Dein Körper gehört Dir
Deine Gefühle sind wichtig
Es gibt angenehme und unangenehme Berührungen
Du hast das Recht, NEIN zu sagen
Es gibt gute und schlechte Geheimnisse
Sprich darüber und suche Hilfe
Du bist nicht schuld
Grundsätzlich orientiert sich die Prävention mit Menschen mit Behinderungen an den selben
Werten und Inhalten wie die Prävention mit Kindern und Jugendlichen. Leider bestehen bis
anhin jedoch kaum konkrete Präventionskonzepte und -materialien, die auf die spezifischen
Bedürfnisse von Menschen mit Behinderungen ausgerichtet sind.

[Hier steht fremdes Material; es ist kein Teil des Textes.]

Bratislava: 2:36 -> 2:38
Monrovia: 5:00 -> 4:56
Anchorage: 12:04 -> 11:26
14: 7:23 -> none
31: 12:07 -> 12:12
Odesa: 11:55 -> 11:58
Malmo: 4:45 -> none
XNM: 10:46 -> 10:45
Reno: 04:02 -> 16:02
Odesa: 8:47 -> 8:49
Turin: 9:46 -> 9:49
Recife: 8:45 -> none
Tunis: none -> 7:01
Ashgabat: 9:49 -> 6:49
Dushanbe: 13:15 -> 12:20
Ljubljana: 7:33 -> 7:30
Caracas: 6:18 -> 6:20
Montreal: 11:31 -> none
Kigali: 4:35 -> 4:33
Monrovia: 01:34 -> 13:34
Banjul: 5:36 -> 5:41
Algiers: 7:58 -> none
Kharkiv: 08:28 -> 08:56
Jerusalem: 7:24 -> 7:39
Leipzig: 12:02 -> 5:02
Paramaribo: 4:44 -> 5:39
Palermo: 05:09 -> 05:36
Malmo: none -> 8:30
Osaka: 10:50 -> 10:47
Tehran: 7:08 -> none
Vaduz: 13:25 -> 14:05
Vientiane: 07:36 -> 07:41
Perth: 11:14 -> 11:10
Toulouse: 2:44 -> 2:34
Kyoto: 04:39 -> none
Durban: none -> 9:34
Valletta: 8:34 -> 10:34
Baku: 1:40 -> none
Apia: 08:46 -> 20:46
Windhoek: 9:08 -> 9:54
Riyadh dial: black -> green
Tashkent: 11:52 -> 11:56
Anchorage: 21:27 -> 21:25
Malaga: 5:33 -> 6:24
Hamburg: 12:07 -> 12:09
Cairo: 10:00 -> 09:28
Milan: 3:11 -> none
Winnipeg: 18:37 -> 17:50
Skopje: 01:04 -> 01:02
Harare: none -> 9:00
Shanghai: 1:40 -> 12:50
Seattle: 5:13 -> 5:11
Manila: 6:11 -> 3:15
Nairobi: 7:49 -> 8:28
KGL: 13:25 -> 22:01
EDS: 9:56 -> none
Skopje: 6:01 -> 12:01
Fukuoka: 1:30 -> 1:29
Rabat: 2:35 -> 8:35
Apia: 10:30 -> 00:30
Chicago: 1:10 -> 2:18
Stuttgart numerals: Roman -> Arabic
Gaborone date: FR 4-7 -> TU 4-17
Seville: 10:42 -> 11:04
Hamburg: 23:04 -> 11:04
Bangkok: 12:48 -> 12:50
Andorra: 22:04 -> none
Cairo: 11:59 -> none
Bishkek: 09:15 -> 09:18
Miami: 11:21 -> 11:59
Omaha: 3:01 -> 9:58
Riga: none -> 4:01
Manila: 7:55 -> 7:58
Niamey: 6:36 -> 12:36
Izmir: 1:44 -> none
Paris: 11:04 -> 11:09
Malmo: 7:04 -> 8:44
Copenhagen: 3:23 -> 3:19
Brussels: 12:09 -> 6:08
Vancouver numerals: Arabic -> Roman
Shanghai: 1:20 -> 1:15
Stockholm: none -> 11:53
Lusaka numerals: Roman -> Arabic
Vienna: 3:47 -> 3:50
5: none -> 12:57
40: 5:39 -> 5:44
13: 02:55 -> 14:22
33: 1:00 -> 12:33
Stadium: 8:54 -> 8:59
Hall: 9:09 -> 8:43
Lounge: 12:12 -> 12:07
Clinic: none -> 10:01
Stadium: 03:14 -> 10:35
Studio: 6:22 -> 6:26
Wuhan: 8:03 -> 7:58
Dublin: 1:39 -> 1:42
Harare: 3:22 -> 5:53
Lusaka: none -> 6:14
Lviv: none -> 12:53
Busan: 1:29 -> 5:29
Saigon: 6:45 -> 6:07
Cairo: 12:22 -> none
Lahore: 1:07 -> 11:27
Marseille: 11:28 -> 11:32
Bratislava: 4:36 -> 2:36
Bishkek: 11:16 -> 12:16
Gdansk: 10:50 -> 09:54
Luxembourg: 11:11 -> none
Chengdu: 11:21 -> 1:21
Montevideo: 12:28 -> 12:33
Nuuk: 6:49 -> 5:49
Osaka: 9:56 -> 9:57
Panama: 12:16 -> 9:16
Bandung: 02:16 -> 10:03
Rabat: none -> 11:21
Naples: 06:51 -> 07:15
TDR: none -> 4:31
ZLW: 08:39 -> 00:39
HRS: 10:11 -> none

Prävention ist eine Grundhaltung, die sehr viele unserer Gewohnheiten in Frage stellt und
uns mit unbequemen neuen Fragestellungen konfrontiert. Vor allem auch damit, dass wir
den Schutz vor sexueller Gewalt nicht an Kinder delgieren können, sondern für Kinder, Jugendliche und Menschen mit Behinderungen ein Umfeld schaffen müssen, das alle benannten Ebenen einbezieht. Die institutionelle Verankerung der Prävention zu sexueller Gewalt
steckt allerdings noch in den Kinderschuhen, verglichen z.B. mit der Sucht- oder Aidsprävention. Von der öffentlichen Hand wird hier noch sehr zurückhaltend investiert. Insbesondere im Schulbereich müsste Prävention breit eingeführt werden; bisher hängen einzelne
Präventionsprojekte noch ausschliesslich vom Engagement und Interesse einzelner (bisher
meist weiblicher) Lehrkräfte oder einzelner Schulhäuser ab. Im sozialpädagogischen Bereich
sieht es ähnlich aus. Es sind einzelne Heime oder Jugendeinrichtungen, die das Thema aufgreifen. Wir hoffen, dass es in den nächsten Jahren gelingen wird, die Prävention sexueller
Ausbeutung von Kindern, Jugendlichen und Menschen mit Behinderungen auf gesellschaftlicher Ebene, im institutionellen und im privaten Bereich breiter und besser zu verankern.